Recently, in the practice of modern construction, considerable attention has been paid to the development of methods for the non-destructive testing of concrete structures. This is primarily due to the increased requirements for the quality of concrete for the construction of new buildings and structures, which is due to the development of monolithic construction technology, as well as an increase in the size and complication of the shape of the structural elements used.
At the same time, the number of structures requiring major repairs is growing every year, which also implies the use of non-destructive testing methods for the rapid assessment of the accident rate and localization of weakened zones that require special attention.
In the practice of examining the state of concrete and reinforced concrete structures, ultrasonic ones occupy the main place among non-destructive methods. Today, portable ultrasonic equipment is used in world practice. It includes ultrasonic tomographs and borehole complexes, which allow studying the propagation of longitudinal, transverse and surface waves in a wide range of ultrasonic frequencies (from 20 to 100 kHz).
Along with ultrasonic methods, when examining concrete and reinforced concrete structures, GPR methods are widely used, which are somewhat inferior to ultrasonic methods in resolution but surpass them in productivity and depth of investigation. The main problem of ultrasonic methods is their low depth of investigation (1.0–1.5 m) during surface surveys and end-to-end sounding. With a higher power of the concrete structure, borehole ultrasonic measurements can be used, but this method can no longer be attributed to non-destructive methods.
The complex of geophysical methods, quite successfully used in Russia, includes such wave methods as ultrasonic, acoustic, and ground-penetrating radar. Today, a huge experience has been accumulated in the practical application of these methods for the control of building structures. And many Western countries have adopted and standardized them at the state level.
2.The main tasks solved when examining concrete structures using the GPR method
The list of tasks that can be solved using the GPR method is as follows:
1.) Determination of the thickness of the structure.
2.) Determination of the depth of the reinforcement (thickness of the cover).
3.) Determination of the reinforcement pitch.
4.) Search for areas of reinforced concrete structures where reinforcement corrosion is observed.
5.) Continuity assessment, detection of defects (cracks, cavities, inclusions, etc.) in the concrete structure.
6.) Detection of hidden engineering networks.
7.) Assessment of the contact conditions of the structure with the enclosing soil mass.
These tasks can be solved using high-frequency antennas in the 700-2500 MHz range; in some cases, a 400 MHz frequency antenna can be used.
The most convenient for solving most of the issues are specialized devices – Construction Scans 1700 (2500) 3D+ (Fig. 2).
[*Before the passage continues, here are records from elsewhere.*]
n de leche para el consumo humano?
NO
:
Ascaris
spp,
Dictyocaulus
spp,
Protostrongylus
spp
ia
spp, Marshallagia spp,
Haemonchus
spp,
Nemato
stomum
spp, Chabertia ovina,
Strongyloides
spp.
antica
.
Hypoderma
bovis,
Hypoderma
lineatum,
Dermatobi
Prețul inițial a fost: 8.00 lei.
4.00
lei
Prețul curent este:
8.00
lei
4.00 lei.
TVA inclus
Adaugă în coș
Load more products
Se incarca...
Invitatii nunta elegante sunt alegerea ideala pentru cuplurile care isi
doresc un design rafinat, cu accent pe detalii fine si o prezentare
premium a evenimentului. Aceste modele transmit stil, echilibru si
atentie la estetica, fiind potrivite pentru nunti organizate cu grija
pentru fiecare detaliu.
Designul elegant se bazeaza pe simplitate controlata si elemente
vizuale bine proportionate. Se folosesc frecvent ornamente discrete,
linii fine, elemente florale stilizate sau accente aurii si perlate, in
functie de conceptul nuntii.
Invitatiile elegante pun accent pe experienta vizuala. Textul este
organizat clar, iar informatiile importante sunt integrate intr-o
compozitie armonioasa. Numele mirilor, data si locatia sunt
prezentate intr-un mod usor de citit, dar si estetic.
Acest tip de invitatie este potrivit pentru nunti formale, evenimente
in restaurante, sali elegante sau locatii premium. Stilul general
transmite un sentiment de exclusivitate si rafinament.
The device has the following advantages:
1.) The entire device, including its computer, monitor, and power supply, is placed in one housing;
2.) The device is equipped with a marking mat with barcodes and readers;
3.) The firmware provides a mode of automatic recording of profiles by a signal from the barcode scanner;
4.) The built-in computer provides processing, display on the monitor, and archiving of scan results;
5.) Communication with the computer via a USB port, no additional drivers and settings are required;
6.) Built-in 5″ high brightness TFT color display;
7.) Laser direction indicator;
8.) Built-in displacement sensor;
9.) Built-in SD card slot;
10.) Quick-detachable battery.
The device is equipped with specialized software that allows primary processing of radar data, automatic search for local and linear objects, and construction of 3D models of the surveyed area (Fig. 3).
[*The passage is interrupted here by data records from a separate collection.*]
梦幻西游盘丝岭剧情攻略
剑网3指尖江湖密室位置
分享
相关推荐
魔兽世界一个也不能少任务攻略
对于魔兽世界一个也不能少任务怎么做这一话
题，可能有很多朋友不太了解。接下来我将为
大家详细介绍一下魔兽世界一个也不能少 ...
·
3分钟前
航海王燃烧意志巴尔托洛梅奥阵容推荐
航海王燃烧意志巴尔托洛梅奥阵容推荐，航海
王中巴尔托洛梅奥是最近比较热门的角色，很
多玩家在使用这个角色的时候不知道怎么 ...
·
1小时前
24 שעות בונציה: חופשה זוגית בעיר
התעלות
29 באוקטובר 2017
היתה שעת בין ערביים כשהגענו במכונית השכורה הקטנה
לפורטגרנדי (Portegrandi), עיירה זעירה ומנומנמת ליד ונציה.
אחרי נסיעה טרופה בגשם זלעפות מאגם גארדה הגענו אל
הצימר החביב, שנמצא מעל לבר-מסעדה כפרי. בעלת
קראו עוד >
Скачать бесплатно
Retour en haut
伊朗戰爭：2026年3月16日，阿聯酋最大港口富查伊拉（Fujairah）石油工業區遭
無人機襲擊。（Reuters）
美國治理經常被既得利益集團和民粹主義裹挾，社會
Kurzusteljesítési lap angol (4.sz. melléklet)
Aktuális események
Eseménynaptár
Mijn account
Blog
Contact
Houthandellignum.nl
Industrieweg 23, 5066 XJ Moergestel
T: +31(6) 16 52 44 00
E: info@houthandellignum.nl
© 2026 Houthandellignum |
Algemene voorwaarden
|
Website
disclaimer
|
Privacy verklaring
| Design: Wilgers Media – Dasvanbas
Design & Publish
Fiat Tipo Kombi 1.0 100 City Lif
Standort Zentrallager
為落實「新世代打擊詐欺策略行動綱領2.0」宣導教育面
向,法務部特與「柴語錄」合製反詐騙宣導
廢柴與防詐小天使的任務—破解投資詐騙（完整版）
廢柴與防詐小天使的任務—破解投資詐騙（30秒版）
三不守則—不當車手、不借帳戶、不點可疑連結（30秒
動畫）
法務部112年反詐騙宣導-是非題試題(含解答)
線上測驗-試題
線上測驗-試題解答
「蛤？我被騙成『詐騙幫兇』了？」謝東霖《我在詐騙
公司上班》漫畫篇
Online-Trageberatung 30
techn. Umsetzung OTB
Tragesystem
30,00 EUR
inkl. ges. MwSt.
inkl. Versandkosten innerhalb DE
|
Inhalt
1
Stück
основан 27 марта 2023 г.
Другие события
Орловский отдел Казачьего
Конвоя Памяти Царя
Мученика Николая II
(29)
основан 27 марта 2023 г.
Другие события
3. Corrosion of reinforcement
For many reinforced concrete structures, the corrosion process of reinforcement determines the durability and efficiency of its operation. This process determines large economic losses during the operation of reinforced concrete structures. When steel corrodes around the reinforcement, a crust of iron oxide is created, which begins to grow inside the concrete. It can reach a 2 to 6 times higher volume than a part of the reacted reinforcement. This creates a radial tensile internal stress that is large enough for the formation of micro and macro cracks. This build-up of corrosion leads to an increase in the volume of the reinforced concrete structure, which is sometimes referred to as “oxide blistering”. When the internal tensile stress exceeds the ultimate strength of concrete, destruction occurs (Fig. 4).
Summarizing the above provisions, the applied task of reinforcement corrosion detection can be divided into three stages:
1. Determination of the depth of reinforcement (cover thickness);
2. Determination of the reinforcement pitch;
3. Search for abnormal areas associated with corrosion.
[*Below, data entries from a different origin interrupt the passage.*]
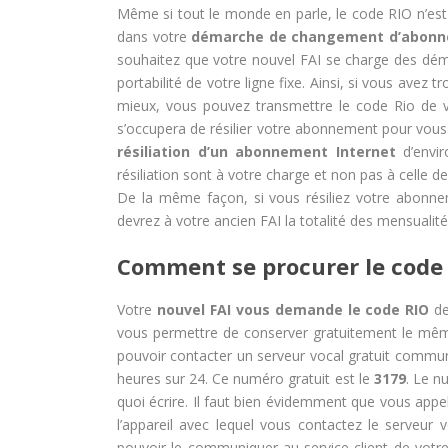
Même si tout le monde en parle, le code RIO n’est
dans votre
démarche de changement d’abonn
souhaitez que votre nouvel FAI se charge des déma
portabilité de votre ligne fixe. Ainsi, si vous avez 
mieux, vous pouvez transmettre le code Rio de vot
s’occupera de résilier votre abonnement pour vous.
résiliation d’un abonnement Internet
d’envir
résiliation sont à votre charge et non pas à celle de
De la même façon, si vous résiliez votre abonne
devrez à votre ancien FAI la totalité des mensualité
Comment se procurer le code R
Votre
nouvel FAI vous demande le code RIO
de 
vous permettre de conserver gratuitement le même
pouvoir contacter un serveur vocal gratuit commun 
heures sur 24. Ce numéro gratuit est le
3179
. Le n
quoi écrire. Il faut bien évidemment que vous appel
l’appareil avec lequel vous contactez le serveur
pouvoir le communiquer au service client de vo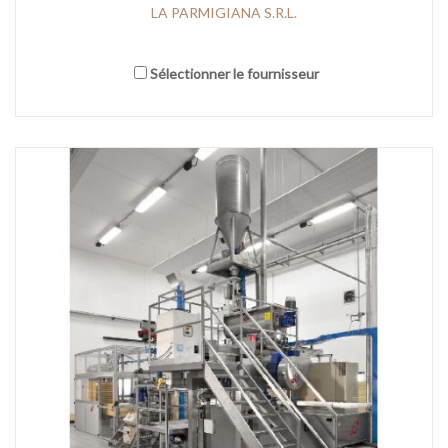
LA PARMIGIANA S.R.L.
Sélectionner le fournisseur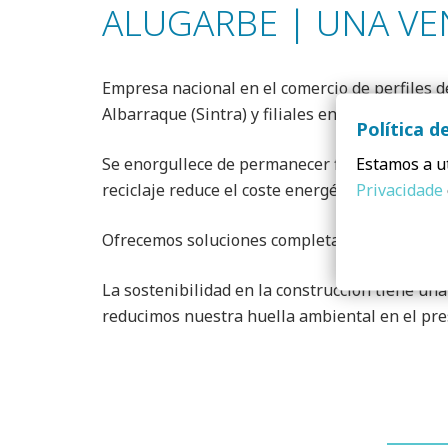
ALUGARBE | UNA V
Empresa nacional en el comercio de perfiles d
Albarraque (Sintra) y filiales en Fátima y Alg
Política d
Estamos a ut
Se enorgullece de permanecer fiel al aluminio
Privacidade
reciclaje reduce el coste energético de produc
Ofrecemos soluciones completas orientadas a m
La sostenibilidad en la construcción tiene un
reducimos nuestra huella ambiental en el pres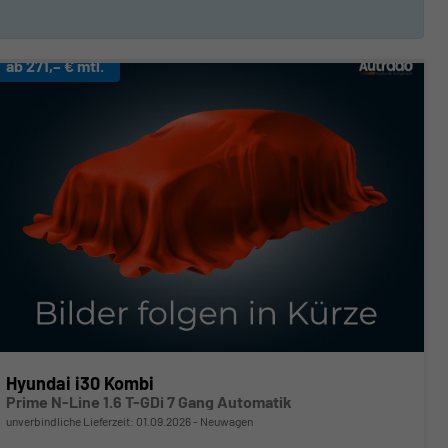
ab 271,– € mtl.
Hyundai i30 Kombi
Prime N-Line 1.6 T-GDi 7 Gang Automatik
unverbindliche Lieferzeit:
01.09.2026
Neuwagen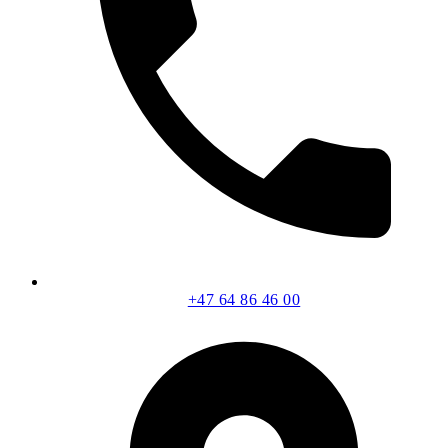
+47 64 86 46 00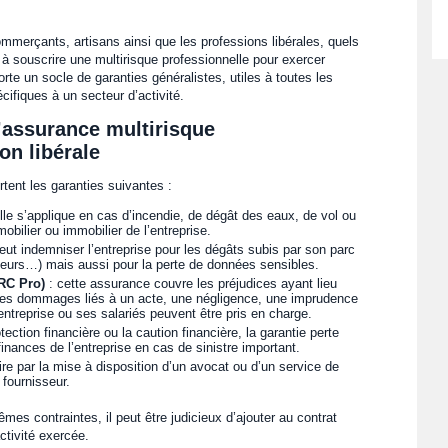
erçants, artisans ainsi que les professions libérales, quels
rêt à souscrire une multirisque professionnelle pour exercer
te un socle de garanties généralistes, utiles à toutes les
cifiques à un secteur d’activité.
’assurance multirisque
on libérale
ent les garanties suivantes :
lle s’applique en cas d’incendie, de dégât des eaux, de vol ou
obilier ou immobilier de l’entreprise.
eut indemniser l’entreprise pour les dégâts subis par son parc
teurs…) mais aussi pour la perte de données sensibles.
(RC Pro)
: cette assurance couvre les préjudices ayant lieu
. Les dommages liés à un acte, une négligence, une imprudence
ntreprise ou ses salariés peuvent être pris en charge.
ection financière ou la caution financière, la garantie perte
 finances de l’entreprise en cas de sinistre important.
ire par la mise à disposition d’un avocat ou d’un service de
 fournisseur.
es contraintes, il peut être judicieux d’ajouter au contrat
tivité exercée.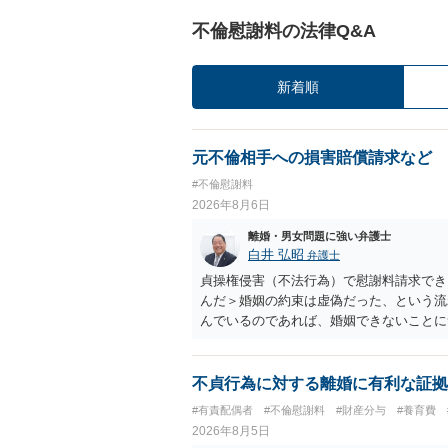
不倫慰謝料の法律Q&A
新着順
元不倫相手への損害賠償請求など
#不倫慰謝料
2026年8月6日
離婚・男女問題に強い弁護士
白井 弘昭
弁護士
貞操権侵害（不法行為）で慰謝料請求でき
んだ＞婚姻の約束は虚偽だった、という流
んでいるのであれば、婚姻できないことに
謝料は高額にならないように思われます。
不貞行為に対する離婚に有利な証拠
#有責配偶者
#不倫慰謝料
#財産分与
#養育費
2026年8月5日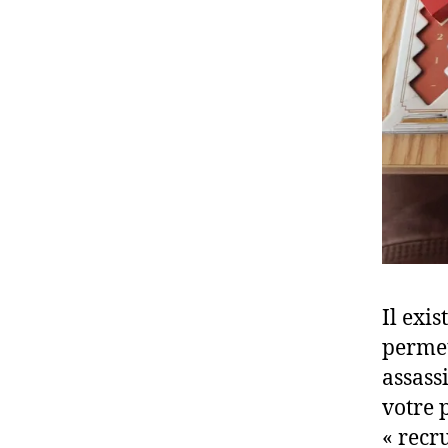
Il exi
permet
assass
votre 
« recr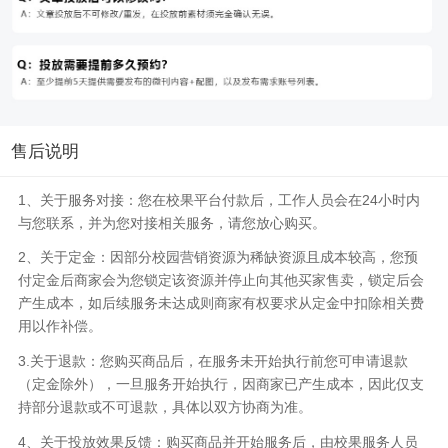
售后说明
1、关于服务对接：您在校果平台付款后，工作人员会在24小时内
与您联系，并为您对接相关服务，请您放心购买。
2、关于定金：因部分校园营销资源为稀缺资源且成本较高，您预
付定金后商家会为您锁定该资源并停止向其他买家售卖，锁定后会
产生成本，如后续服务未达成则商家有权要求从定金中扣除相关费
用以作补偿。
3.关于退款：您购买商品后，在服务未开始执行前您可申请退款
（定金除外），一旦服务开始执行，因商家已产生成本，因此仅支
持部分退款或不可退款，具体以双方协商为准。
4、关于投放效果反馈：购买商品并开始服务后，由校果服务人员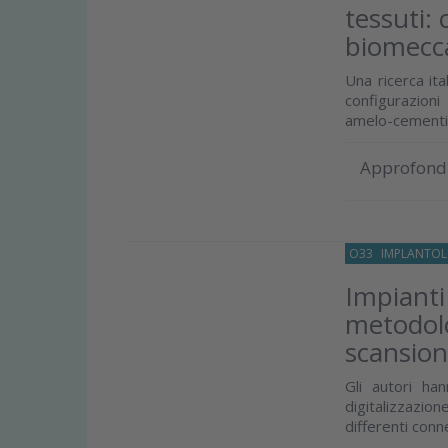
tessuti:
biomecc
Una ricerca it
configurazioni
amelo-cementizi
Approfond
O33
IMPLANTOL
Impianti
metodolo
scansio
Gli autori ha
digitalizzazio
differenti conn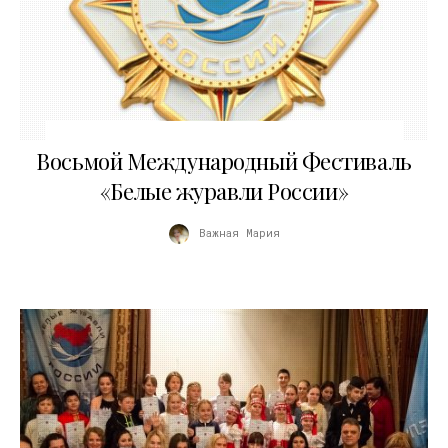
03.11.2018
Восьмой Международный Фестиваль
«Белые журавли России»
Важная Мария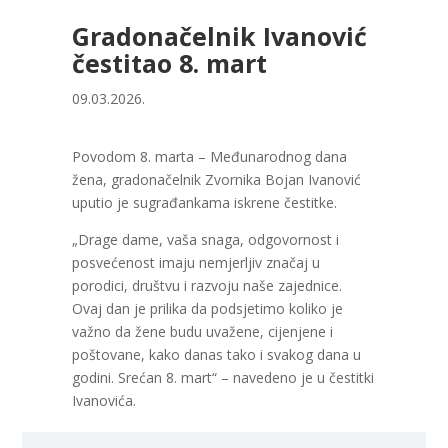
Gradonačelnik Ivanović
čestitao 8. mart
09.03.2026.
Povodom 8. marta – Međunarodnog dana
žena, gradonačelnik Zvornika Bojan Ivanović
uputio je sugrađankama iskrene čestitke.
„Drage dame, vaša snaga, odgovornost i
posvećenost imaju nemjerljiv značaj u
porodici, društvu i razvoju naše zajednice.
Ovaj dan je prilika da podsjetimo koliko je
važno da žene budu uvažene, cijenjene i
poštovane, kako danas tako i svakog dana u
godini. Srećan 8. mart“ – navedeno je u čestitki
Ivanovića.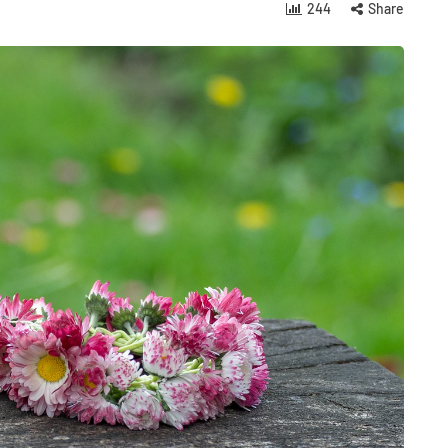
244
Share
This problem is especially acute when studying large areas of structures, for example, foundation slabs. Therefore, the technique for searching for abnormal corrosive areas should be able to quickly cover large areas and be easy to learn by specialists of a wide engineering profile. Such conditions can be fulfilled by GPR. Detection of areas of reinforced concrete structures affected by corrosion can be performed based on the results of GPR survey using the attribute analysis program, which is an addition to GeoScan32. An example of detection of areas affected by corrosion is shown in Fig.5.
Attribute analysis is an analysis of the dynamic properties of a GPR signal. The following two types of attributes can be used to interpret GPR data: attributes related to dielectric constant; attributes associated with absorption of electromagnetic waves. When interpreting GPR data, the values of attributes calculated from the direct transmission signal, from the signal reflected from the base of the slab, and along the entire GPR track can be used.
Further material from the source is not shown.